I pulled out some other books, too, but those were told in the third person and did not have any interior monologue.

Other uses of italics:

  • L.E. Modesitt, Jr., The Ethos Effect
    Here italics signify (technical) telekinesis between different persons:

    "Right now, that's all I know, but we'll keep you informed as we can. That is all."
    Weapons status? Van snapped across the shipnet to Lieutenant Michael.
    Tenty-one torps left, ser.
    Thanks, Weapons.

  • Gene Wolfe, Home Fires
    Here italics signify voices on the telephone (in quotation marks), Spanish or Latin text (in the dialogue or in the narration), and names of ships.

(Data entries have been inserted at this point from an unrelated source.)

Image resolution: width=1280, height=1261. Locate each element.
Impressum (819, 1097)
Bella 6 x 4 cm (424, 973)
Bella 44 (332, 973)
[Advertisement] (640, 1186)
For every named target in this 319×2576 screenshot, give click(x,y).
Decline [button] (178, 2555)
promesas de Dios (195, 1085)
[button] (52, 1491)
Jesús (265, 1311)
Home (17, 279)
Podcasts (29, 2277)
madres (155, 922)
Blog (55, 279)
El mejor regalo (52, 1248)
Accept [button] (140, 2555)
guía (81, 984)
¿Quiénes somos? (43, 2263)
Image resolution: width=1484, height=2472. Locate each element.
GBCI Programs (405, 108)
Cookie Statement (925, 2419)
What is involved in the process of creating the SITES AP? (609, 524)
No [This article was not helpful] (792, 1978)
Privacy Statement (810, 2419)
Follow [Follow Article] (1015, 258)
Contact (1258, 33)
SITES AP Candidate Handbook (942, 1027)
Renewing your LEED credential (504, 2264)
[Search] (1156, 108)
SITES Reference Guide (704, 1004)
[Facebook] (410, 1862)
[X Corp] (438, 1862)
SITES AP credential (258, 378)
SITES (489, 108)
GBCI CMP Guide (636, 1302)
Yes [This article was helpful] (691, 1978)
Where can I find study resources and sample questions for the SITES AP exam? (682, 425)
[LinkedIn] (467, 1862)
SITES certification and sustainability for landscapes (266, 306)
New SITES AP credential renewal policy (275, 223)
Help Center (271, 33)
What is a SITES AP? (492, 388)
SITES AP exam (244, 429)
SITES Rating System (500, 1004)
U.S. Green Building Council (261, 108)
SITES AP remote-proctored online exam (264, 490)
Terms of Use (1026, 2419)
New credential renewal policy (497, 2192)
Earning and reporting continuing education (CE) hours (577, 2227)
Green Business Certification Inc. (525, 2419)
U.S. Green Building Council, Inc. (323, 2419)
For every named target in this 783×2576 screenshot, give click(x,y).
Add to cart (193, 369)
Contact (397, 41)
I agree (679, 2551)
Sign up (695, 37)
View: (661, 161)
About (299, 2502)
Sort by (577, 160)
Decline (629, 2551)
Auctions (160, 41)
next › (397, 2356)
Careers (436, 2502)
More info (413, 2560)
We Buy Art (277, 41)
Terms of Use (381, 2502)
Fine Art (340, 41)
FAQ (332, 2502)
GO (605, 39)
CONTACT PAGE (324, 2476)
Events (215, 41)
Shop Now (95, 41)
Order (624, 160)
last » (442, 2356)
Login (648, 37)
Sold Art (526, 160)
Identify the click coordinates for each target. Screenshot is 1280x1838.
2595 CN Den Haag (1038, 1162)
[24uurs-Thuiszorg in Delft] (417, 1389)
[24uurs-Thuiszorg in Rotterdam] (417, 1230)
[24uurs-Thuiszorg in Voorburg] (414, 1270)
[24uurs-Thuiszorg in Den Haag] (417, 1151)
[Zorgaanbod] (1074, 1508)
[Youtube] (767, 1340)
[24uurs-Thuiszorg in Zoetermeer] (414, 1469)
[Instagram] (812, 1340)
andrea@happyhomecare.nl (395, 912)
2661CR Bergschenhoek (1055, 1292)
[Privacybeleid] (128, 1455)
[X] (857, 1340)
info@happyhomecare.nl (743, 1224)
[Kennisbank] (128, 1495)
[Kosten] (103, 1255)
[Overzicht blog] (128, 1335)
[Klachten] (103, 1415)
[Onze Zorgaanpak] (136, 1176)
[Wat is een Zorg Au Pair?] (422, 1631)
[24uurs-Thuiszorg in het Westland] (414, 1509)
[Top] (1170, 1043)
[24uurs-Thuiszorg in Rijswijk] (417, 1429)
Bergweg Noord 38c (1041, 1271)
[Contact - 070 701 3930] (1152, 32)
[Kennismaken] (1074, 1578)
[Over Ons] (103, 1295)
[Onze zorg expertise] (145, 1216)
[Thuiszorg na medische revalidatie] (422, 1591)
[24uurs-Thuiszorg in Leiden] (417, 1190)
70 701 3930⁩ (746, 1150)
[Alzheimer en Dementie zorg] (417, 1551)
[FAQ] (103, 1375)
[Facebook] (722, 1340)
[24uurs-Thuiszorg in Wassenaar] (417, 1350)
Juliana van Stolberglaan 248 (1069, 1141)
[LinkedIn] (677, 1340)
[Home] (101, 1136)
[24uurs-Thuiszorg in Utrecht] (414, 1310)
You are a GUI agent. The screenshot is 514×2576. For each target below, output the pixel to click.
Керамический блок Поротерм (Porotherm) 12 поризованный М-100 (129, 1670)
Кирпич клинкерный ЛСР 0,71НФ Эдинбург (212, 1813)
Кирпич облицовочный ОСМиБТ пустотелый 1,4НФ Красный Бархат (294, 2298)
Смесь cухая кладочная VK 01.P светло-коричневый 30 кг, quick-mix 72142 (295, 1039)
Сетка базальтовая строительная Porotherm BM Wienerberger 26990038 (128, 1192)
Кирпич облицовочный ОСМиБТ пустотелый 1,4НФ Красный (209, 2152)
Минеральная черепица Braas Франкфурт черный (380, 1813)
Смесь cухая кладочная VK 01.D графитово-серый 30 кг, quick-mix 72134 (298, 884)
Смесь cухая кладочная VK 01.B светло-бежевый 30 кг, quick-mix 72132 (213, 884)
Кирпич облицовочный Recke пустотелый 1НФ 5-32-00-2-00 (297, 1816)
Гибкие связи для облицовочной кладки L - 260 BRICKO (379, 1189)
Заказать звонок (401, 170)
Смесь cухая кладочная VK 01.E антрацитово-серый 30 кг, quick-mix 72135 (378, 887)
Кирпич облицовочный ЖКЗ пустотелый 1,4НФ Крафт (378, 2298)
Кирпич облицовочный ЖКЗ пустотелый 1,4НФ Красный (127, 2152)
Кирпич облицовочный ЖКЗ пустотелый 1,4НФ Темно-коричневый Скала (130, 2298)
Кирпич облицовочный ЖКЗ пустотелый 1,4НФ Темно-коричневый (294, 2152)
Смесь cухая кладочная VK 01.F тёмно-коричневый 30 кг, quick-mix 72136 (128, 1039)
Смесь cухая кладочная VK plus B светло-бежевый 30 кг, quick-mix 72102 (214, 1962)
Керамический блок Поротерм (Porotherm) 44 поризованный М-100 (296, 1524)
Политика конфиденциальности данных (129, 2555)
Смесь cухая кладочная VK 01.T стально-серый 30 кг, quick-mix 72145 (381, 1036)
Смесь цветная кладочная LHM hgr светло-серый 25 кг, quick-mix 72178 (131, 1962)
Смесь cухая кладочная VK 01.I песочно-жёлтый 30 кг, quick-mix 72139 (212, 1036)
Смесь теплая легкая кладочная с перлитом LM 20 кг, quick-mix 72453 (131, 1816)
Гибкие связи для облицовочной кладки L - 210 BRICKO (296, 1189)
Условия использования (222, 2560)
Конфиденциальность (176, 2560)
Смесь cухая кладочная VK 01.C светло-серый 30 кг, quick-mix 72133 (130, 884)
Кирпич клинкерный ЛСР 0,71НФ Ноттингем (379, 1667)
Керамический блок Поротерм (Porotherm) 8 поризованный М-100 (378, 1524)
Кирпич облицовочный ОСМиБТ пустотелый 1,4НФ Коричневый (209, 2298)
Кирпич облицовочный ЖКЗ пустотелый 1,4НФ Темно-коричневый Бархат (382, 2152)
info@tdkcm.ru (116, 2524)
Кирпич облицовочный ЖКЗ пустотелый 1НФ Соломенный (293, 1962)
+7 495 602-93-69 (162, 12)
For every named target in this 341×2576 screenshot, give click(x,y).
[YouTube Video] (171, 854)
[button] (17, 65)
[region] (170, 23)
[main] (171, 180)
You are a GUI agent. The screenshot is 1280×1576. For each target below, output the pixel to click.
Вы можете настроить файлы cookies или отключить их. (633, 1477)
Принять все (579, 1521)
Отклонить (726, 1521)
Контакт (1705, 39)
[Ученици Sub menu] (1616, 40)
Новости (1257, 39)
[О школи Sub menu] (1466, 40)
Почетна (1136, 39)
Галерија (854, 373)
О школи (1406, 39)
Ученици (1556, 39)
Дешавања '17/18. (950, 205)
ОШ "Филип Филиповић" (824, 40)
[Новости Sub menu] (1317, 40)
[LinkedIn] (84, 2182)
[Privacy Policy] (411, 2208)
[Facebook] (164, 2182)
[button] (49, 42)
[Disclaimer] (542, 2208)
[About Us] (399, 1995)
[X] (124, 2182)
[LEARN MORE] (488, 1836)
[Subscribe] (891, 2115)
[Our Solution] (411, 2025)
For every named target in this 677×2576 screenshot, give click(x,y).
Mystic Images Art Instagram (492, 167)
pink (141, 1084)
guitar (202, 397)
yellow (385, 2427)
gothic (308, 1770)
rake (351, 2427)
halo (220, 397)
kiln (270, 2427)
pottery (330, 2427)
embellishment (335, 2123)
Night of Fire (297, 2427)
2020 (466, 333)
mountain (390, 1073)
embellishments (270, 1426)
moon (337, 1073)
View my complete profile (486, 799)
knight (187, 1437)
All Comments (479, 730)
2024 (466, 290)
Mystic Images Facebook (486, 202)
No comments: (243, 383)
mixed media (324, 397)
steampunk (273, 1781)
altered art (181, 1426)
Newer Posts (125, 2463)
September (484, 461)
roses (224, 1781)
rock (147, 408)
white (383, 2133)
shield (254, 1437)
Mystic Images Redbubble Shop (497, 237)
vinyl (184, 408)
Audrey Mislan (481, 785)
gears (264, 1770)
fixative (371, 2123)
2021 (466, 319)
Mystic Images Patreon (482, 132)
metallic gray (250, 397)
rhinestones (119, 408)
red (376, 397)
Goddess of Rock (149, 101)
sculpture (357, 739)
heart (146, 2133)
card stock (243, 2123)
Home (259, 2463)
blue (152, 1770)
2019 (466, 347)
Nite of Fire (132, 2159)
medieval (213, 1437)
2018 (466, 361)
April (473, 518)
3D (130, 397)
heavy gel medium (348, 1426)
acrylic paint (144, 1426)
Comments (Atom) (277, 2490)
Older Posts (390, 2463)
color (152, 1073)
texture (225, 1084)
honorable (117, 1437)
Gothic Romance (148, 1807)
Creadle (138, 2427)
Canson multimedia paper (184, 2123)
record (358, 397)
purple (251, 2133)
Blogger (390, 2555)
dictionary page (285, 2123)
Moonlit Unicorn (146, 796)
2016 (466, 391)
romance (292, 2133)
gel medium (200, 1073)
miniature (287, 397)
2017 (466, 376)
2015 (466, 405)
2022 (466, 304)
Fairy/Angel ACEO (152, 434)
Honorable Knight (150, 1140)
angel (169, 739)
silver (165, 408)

Overall, marking up thoughts with italics feels like an amateurish device to me. Wilson, Robinson and Wolfe are writers of the highest order – and they don't use them! In all examples (even including Collins) the distinction between thought and non-thought is unmistakeable without italics, just by the grammar of the sentences and the explicit statement of "I think/tought".

Without italics (as markup for thoughts – or shouting) the text appears more elegant and of higher literary quality.